Copy out each line of the material below that holds the string "Phato".

***** The data

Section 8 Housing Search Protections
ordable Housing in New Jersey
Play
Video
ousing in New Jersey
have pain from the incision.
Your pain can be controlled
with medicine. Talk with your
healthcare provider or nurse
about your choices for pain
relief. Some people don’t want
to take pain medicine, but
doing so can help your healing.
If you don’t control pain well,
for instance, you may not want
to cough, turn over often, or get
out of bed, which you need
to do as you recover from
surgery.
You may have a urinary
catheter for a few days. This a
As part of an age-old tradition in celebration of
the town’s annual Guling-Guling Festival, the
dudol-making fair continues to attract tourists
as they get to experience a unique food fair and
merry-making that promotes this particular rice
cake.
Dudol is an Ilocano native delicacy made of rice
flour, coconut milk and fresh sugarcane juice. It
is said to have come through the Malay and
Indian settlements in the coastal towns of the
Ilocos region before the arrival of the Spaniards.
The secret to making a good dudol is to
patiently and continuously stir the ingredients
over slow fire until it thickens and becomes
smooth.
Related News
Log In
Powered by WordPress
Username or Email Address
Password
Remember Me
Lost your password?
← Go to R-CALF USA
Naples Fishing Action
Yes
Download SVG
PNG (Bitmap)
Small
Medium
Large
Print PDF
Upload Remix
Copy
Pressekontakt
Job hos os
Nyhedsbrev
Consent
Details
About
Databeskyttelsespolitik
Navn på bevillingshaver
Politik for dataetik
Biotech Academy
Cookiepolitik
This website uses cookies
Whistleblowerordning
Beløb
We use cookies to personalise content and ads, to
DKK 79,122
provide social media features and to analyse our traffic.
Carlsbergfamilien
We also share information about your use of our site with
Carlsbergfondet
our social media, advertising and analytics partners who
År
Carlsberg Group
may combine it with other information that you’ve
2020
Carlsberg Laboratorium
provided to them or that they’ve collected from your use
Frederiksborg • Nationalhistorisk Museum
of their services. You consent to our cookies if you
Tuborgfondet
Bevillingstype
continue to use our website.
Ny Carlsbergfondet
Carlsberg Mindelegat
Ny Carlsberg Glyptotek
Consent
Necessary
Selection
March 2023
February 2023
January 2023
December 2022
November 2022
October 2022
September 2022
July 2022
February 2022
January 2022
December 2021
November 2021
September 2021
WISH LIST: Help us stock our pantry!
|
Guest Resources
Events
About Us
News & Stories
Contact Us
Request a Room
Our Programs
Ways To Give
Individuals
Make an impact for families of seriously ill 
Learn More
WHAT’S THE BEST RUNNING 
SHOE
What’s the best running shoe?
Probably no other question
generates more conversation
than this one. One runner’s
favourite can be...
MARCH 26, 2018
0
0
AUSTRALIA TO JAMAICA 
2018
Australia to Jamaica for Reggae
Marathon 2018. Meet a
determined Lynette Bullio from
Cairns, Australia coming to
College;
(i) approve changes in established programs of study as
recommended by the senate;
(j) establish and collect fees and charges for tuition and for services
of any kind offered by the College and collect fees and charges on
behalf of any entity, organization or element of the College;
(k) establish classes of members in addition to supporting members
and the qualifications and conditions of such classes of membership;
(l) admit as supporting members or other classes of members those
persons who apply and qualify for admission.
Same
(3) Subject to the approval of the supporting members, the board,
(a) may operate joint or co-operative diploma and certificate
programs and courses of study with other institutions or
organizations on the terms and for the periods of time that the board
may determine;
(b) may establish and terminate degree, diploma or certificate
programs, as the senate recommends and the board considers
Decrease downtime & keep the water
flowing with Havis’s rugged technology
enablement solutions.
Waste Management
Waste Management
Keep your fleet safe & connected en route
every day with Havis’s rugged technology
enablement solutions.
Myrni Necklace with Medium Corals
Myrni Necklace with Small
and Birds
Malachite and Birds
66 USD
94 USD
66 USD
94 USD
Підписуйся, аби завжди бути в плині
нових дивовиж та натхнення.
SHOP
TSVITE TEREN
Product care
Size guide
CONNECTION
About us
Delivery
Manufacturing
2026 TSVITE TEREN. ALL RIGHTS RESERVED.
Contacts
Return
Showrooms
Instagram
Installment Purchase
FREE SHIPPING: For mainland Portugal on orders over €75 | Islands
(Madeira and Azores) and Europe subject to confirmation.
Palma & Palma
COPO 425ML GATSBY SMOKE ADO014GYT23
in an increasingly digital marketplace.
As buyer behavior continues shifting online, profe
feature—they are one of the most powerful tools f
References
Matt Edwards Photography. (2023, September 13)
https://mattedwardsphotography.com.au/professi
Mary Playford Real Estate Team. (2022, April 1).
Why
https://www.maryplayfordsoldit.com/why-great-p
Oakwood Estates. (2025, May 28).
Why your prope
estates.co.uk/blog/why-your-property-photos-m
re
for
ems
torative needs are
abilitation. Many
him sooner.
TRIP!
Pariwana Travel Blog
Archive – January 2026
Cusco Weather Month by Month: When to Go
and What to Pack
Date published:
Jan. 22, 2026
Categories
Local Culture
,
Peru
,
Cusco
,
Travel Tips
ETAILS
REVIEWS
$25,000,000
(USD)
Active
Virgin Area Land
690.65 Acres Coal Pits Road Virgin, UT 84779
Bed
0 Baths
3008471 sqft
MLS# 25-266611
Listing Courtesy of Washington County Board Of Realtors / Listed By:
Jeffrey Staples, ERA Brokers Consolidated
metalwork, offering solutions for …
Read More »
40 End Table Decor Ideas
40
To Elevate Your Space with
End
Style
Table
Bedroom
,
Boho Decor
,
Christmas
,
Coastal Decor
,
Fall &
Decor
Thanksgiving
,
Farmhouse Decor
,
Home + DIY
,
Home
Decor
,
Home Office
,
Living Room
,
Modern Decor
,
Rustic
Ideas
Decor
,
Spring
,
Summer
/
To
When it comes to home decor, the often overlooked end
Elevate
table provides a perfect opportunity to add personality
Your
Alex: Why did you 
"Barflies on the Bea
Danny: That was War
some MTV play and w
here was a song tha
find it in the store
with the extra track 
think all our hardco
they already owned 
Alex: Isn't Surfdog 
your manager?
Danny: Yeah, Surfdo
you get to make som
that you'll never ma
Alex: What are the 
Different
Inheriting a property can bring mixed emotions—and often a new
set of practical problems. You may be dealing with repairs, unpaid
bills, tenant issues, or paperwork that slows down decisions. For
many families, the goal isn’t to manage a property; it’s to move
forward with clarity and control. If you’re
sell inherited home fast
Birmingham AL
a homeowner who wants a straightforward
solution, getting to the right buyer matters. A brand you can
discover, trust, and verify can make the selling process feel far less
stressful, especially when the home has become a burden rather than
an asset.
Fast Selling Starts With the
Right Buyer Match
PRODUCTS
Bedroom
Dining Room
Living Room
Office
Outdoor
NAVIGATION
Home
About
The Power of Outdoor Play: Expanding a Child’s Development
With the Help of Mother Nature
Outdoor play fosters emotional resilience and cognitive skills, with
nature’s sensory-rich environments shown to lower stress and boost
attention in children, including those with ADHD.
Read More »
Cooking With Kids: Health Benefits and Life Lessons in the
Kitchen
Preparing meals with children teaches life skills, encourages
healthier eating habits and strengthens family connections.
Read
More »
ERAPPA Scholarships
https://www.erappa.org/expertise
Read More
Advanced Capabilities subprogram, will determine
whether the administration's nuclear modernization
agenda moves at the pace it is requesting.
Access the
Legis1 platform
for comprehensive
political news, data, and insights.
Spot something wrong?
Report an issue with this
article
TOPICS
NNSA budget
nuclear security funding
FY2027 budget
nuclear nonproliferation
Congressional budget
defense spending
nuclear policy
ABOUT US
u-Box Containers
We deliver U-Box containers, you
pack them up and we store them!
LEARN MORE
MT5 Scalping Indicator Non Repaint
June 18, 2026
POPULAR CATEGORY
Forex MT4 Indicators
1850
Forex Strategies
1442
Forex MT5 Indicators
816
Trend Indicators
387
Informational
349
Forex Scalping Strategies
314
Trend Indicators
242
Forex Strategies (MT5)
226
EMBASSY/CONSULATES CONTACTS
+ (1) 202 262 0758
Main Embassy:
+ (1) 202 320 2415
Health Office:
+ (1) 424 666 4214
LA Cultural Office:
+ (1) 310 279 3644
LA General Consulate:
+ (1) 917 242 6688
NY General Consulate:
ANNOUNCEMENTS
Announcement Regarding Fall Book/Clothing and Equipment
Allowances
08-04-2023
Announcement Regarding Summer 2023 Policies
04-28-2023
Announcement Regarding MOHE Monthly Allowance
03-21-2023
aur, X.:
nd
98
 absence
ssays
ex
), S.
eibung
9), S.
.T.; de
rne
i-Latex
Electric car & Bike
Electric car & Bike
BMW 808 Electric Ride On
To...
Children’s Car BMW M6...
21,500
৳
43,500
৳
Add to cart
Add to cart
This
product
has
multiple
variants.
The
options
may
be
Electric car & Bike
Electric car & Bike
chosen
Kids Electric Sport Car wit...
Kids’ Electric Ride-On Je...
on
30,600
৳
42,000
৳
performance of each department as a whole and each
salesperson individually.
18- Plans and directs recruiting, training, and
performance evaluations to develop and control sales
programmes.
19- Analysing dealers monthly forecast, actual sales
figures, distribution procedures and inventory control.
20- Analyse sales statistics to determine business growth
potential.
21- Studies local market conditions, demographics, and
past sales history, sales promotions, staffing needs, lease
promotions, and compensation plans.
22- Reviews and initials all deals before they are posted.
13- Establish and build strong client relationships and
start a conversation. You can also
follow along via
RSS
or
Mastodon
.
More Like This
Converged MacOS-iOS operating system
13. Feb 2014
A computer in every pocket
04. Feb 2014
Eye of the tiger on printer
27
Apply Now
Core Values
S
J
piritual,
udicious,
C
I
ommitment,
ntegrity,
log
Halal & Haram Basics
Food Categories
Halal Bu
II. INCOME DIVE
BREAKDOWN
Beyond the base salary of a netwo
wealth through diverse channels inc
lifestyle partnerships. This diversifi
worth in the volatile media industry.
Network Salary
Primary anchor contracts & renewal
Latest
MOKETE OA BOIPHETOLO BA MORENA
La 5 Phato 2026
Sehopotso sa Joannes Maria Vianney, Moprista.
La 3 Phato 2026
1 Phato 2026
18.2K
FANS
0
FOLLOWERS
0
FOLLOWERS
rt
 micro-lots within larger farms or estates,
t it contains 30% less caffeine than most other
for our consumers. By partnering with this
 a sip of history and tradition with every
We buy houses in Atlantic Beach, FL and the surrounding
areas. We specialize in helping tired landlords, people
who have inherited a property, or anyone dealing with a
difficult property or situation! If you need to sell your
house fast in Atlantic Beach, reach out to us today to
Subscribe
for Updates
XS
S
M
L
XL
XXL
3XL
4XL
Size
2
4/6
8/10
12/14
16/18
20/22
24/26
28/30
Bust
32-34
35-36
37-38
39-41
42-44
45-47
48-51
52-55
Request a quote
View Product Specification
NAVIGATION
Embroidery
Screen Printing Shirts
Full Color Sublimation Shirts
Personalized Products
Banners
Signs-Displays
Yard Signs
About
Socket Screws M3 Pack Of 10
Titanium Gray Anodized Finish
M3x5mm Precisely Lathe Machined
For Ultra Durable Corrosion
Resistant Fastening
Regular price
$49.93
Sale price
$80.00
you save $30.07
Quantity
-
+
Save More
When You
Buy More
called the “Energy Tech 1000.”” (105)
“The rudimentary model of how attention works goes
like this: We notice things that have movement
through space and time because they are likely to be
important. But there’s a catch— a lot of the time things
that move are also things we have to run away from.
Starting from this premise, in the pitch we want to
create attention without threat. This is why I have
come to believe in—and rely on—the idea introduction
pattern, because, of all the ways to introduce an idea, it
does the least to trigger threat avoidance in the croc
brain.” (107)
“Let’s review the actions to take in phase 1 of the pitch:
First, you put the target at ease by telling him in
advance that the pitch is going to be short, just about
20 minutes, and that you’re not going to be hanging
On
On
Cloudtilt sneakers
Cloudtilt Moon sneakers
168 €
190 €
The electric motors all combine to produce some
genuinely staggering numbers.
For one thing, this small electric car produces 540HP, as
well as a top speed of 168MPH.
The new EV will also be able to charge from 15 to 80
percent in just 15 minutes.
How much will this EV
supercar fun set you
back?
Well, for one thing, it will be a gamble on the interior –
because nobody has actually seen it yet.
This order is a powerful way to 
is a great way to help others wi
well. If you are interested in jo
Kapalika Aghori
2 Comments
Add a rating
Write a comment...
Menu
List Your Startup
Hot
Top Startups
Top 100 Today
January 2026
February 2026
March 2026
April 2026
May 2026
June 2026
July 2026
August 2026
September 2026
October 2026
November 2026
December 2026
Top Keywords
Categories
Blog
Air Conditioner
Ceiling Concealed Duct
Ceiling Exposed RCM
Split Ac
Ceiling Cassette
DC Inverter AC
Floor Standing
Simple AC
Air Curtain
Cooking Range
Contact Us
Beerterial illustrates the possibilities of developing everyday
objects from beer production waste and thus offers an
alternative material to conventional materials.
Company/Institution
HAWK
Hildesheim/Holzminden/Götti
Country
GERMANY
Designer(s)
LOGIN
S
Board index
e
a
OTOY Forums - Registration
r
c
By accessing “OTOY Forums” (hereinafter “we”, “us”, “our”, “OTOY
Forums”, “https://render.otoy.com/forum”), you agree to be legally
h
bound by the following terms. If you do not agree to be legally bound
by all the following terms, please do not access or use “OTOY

**********

## Finished task
La 5 Phato 2026
La 3 Phato 2026
1 Phato 2026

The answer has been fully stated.